An employer's market
Among the older careers such as doctor or architect, there are just too many applicants and not enough demand, he said. That drives salaries down. Mexico City is full of dentists who are driving taxicabs because they cannot make a living in their chosen field. But among new careers, including Internet-related fields, the jobs are only now starting to materialize, Torres said.
"Though schools are beginning to teach the careers, they are not satisfying the internal demand for graduates," Torres said.
And job candidates also have to deal with blatant sexism and ageism in the workplace. Want ads, even for clerical positions, often specify the sex, age and, sometimes, even the dress size or at least "a good appearance" for applicants if they are going to be dealing with the public. Meanwhile, former bankers who drive taxis or make a try for the border say they've been fired after turning 45.
Torres said no one enforces workplace rules against such discrimination in Mexico, as is done in the United States. "After 40 years of age, you begin to struggle to find a job," he said.
Torres compared the situation with what happens in India, where an abundance of highly skilled workers for years has attracted first entry-level computer jobs and now even highly sophisticated occupations such as X-ray analysis and stock research.
"Even in India, these people are paid a pittance," Torres said. Baroi, from Bangladesh, says he has seen firsthand what happens to Indian job candidates who place all their hopes in education only to have to scratch and fight for an entry-level job.
"India exploits a lot," he said. "The Indian level of exploitation of their professionals is very, very bad."
Torres, who has two master's degrees and has taught in Mexican universities, said he once had a company in Mexico that provided logistics software for transportation systems, Just Computacion S.A. de C.V. But he ran into another problem: For such highly technical work, his clients put more faith in U.S. companies than in his homegrown Mexican business.
So he gave up, closed up shop and went to work for the competition instead.
'Genie out of bottle'
Steve Moore of the Cato Institute's Free Enterprise Fund in Washington blames the highly centralized, government-managed economies in some countries for the lack of jobs for professionals there. He said Mexico has made great strides to open its economy and join the free market but still has far to go.

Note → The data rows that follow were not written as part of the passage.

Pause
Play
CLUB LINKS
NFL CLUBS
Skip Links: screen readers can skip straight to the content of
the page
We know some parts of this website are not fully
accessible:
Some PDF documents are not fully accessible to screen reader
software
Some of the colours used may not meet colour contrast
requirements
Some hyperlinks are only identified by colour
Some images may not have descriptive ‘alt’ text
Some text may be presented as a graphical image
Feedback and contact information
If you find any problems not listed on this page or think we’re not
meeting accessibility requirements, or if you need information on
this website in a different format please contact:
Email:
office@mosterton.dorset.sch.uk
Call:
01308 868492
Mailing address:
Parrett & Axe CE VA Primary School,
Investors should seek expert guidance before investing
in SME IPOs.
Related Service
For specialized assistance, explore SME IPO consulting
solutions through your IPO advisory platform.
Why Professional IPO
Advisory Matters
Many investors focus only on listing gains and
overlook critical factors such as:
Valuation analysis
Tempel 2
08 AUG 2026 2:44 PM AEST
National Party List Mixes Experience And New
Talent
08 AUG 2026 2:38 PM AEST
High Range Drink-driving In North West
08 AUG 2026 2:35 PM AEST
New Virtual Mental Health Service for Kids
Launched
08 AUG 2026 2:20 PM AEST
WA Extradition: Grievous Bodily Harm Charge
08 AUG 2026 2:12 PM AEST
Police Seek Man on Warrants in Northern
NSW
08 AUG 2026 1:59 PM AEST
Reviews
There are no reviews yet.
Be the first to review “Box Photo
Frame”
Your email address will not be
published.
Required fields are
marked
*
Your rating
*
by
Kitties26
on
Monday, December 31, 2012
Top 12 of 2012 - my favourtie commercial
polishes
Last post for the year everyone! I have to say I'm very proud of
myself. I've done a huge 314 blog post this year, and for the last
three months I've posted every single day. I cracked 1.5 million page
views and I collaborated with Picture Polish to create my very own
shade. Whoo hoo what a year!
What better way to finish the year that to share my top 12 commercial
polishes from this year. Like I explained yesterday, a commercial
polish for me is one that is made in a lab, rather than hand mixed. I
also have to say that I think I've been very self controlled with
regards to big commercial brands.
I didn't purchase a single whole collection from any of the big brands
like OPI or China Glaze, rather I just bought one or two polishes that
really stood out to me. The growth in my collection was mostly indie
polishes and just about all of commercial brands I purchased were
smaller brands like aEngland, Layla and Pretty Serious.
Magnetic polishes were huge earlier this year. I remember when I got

And he said more competition among job seekers, professional and otherwise, is the reality and the future both in the developing world and in the United States.
"The globalization of the economy is a genie that's out of the bottle," Moore said. "There's no putting it back in."
For his part, Carrillo Gerardo has no thought of leaving to go to the United States. He wants to finish his career. His parents have sacrificed much to help him pay for his education, and they tell him not to disappoint them. So going north is not an option.
"First, I want to finish my career," he says. "I would only go if I can't find a job."